Bislang war ich felsenfest davon überzeugt, dass diese Konstellation für jeden wackeren Christdemokraten zu den Grundfesten von Staat und Gesellschaft gehört. Nicht umsonst wird eine solche Familie vom Staat subventioniert und diese Praxis auch von CDU-Vertretern vehement gegen Kritik verteidigt. Und jetzt das:
Ausgerechnet ein Christdemokrat aus Neunkirchen-Seelscheid bläst zum Angriff auf Ehe und Familie. Bürgermeister Helmut Meng nämlich möchte – erstmals bei der Bundestagswahl am 22.September Familienangehörige aus den Wahlvorständen der Wahllokale verbannen. Ehepartner und Familienangehörige, so die Anweisung Mengs an die Mitarbeiter der Gemeindeverwaltung, dürfen künftig nicht mehr zusammen in einem Wahllokal eingesetzt werden. Und das, obwohl das Bundeswahlgesetz eine solche Besetzung der Wahlvorstände gar nicht anstößig findet.
Doch Meng will „bei der dünnen Besetzung der Wahlvorstände“ jeglichen „Verdacht einer potenziellen Manipulation“ organisatorisch ausschließen. Ehepaare, Eltern und Kinder und Schwippschwäger als Manipulierer und Wahlfälscher, die möglicherweise dem chancenlosen Peer Steinbrück oder gar der grünen Frontfrau Katrin Göring-Eckardt doch noch zur Kanzlerschaft verhelfen?

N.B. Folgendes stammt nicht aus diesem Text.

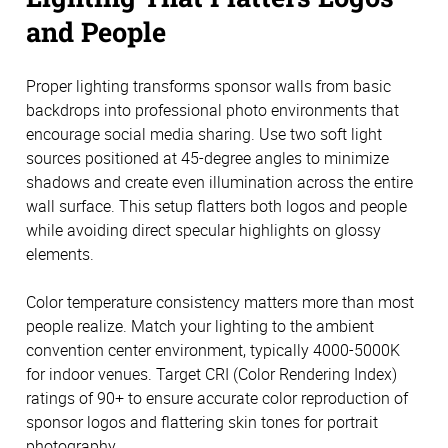
and People
Proper lighting transforms sponsor walls from basic
backdrops into professional photo environments that
encourage social media sharing. Use two soft light
sources positioned at 45-degree angles to minimize
shadows and create even illumination across the entire
wall surface. This setup flatters both logos and people
while avoiding direct specular highlights on glossy
elements.
Color temperature consistency matters more than most
people realize. Match your lighting to the ambient
convention center environment, typically 4000-5000K
for indoor venues. Target CRI (Color Rendering Index)
ratings of 90+ to ensure accurate color reproduction of
sponsor logos and flattering skin tones for portrait
photography.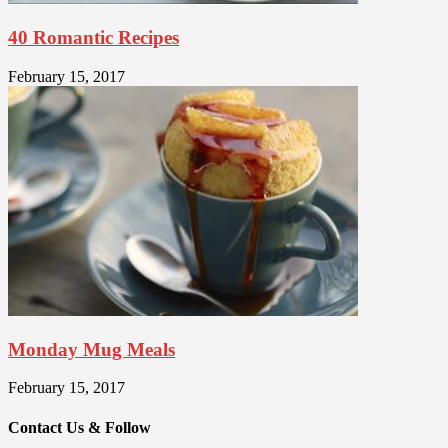
40 Romantic Recipes
February 15, 2017
Monday Mug Meals
February 15, 2017
Contact Us & Follow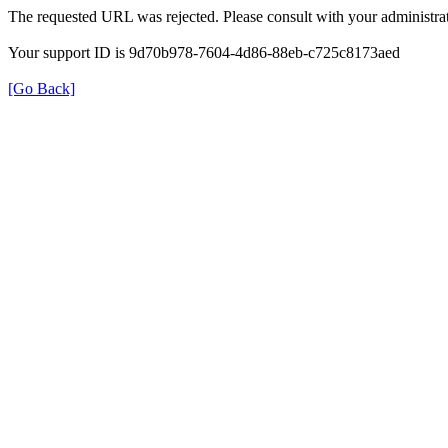
The requested URL was rejected. Please consult with your administrat
Your support ID is 9d70b978-7604-4d86-88eb-c725c8173aed
[Go Back]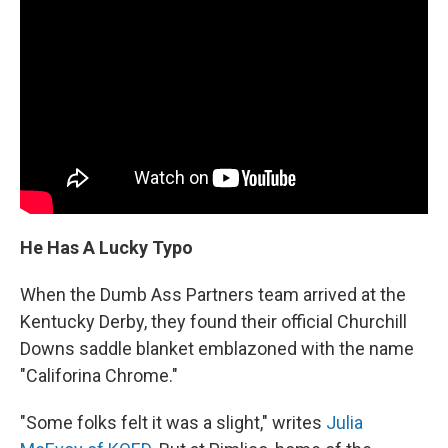
He Has A Lucky Typo
When the Dumb Ass Partners team arrived at the
Kentucky Derby, they found their official Churchill
Downs saddle blanket emblazoned with the name
"Califorina Chrome."
"Some folks felt it was a slight," writes
Julia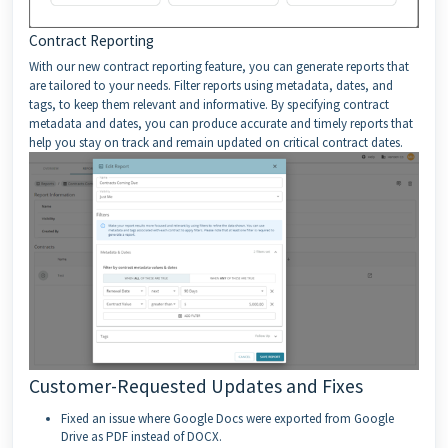
Contract Reporting
With our new contract reporting feature, you can generate reports that
are tailored to your needs. Filter reports using metadata, dates, and
tags, to keep them relevant and informative. By specifying contract
metadata and dates, you can produce accurate and timely reports that
help you stay on track and remain updated on critical contract dates.
Customer-Requested Updates and Fixes
Fixed an issue where Google Docs were exported from Google
Drive as PDF instead of DOCX.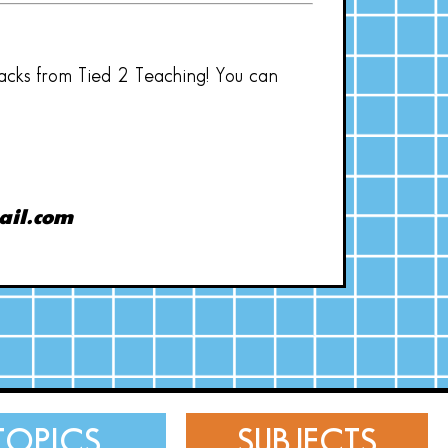
hacks from Tied 2 Teaching! You can
ail.com
TOPICS
SUBJECTS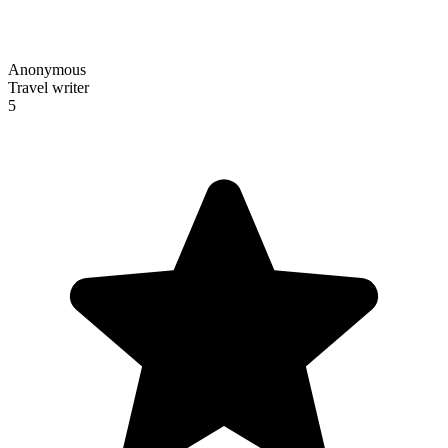
Anonymous
Travel writer
5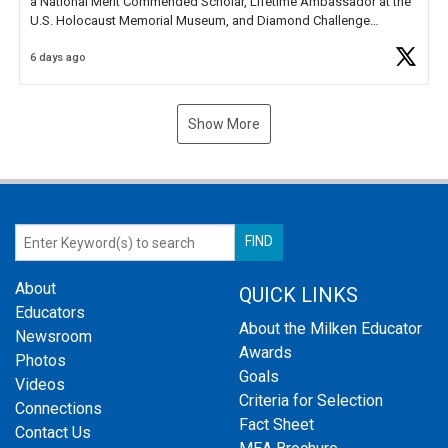
a National Merit Commended Scholar, Lifetime Ambassador at the
U.S. Holocaust Memorial Museum, and Diamond Challenge
Business Plan Semifinalist. He
https://t.co/1py9wghpL5
6 days ago
Show More
About
QUICK LINKS
Educators
About the Milken Educator
Newsroom
Awards
Photos
Goals
Videos
Criteria for Selection
Connections
Fact Sheet
Contact Us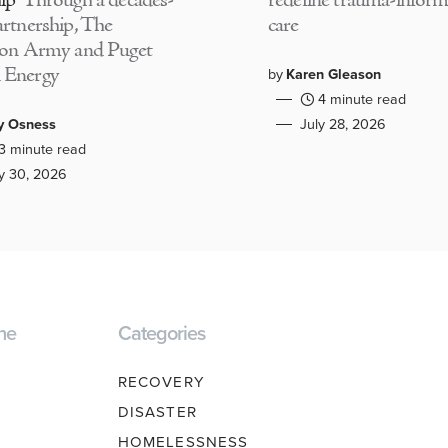
ip
Through a decades-
redefine trauma-infor
artnership, The
care
ion Army and Puget
 Energy
by
Karen Gleason
4 minute read
y Osness
July 28, 2026
3 minute read
ly 30, 2026
ne
Categories
RECOVERY
DISASTER
HOMELESSNESS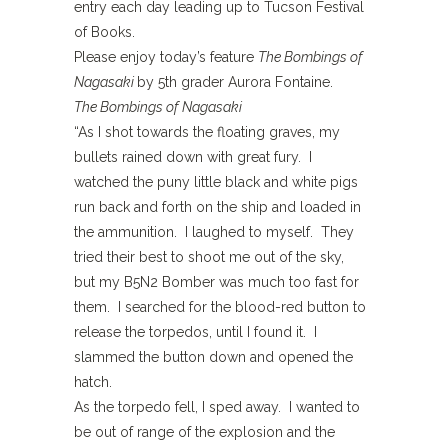
entry each day leading up to Tucson Festival
of Books.
Please enjoy today’s feature
The Bombings of
Nagasaki
by 5th grader Aurora Fontaine.
The Bombings of Nagasaki
“As I shot towards the floating graves, my
bullets rained down with great fury. I
watched the puny little black and white pigs
run back and forth on the ship and loaded in
the ammunition. I laughed to myself. They
tried their best to shoot me out of the sky,
but my B5N2 Bomber was much too fast for
them. I searched for the blood-red button to
release the torpedos, until I found it. I
slammed the button down and opened the
hatch.
As the torpedo fell, I sped away. I wanted to
be out of range of the explosion and the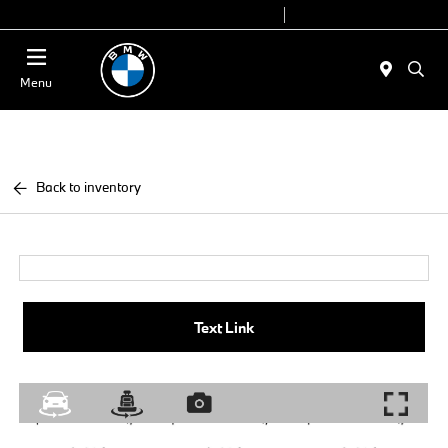
Today 9:00 AM - 6:00 PM
Service 7:00 AM - 4:00 PM
Menu
Back to inventory
Text Link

Man mag sich als Otto-Normalwähler gar nicht ausmalen, welche unanständigen Dinge da in Neunkirchen-Seelscheider Wahllokalen sonst noch ausgeheckt werden könnten.
Doch die Anweisung des Bürgermeisters geht nicht weit genug. Verschworene Gemeinschaften, die unserer Demokratie Schaden zufügen könnten, gibt es auch anderenorts. Was, wenn zwei eingefleischte Fans des 1.FC Köln, die langjähriges Leiden zusammengeschweißt hat, einen Wahlvorstand entern. Oder Kegelbrüder, Sangesschwestern, karnevalistische Prinzenpaare, innige Facebook-Freunde, von ehemaligen Bundeswehr-Kameraden einmal ganz zu schweigen. Die Liste möglicher Schurken scheint endlos. Sie alle sollten konsequenterweise unter den gleichen Generalverdacht gestellt werden.
Dann allerdings müssten die Bundestagswahlen in Neunkirchen-Seelscheid am 22.September wohl ausfallen. Bliebe nur noch eine Lösung: Internationale Wahlbeobachter müssen her oder aber Blauhelm-Soldaten.
Vereinte Nationen, bitte übernehmen Sie.
Aber auch da gilt: Bitte bloß keine Ehepartner!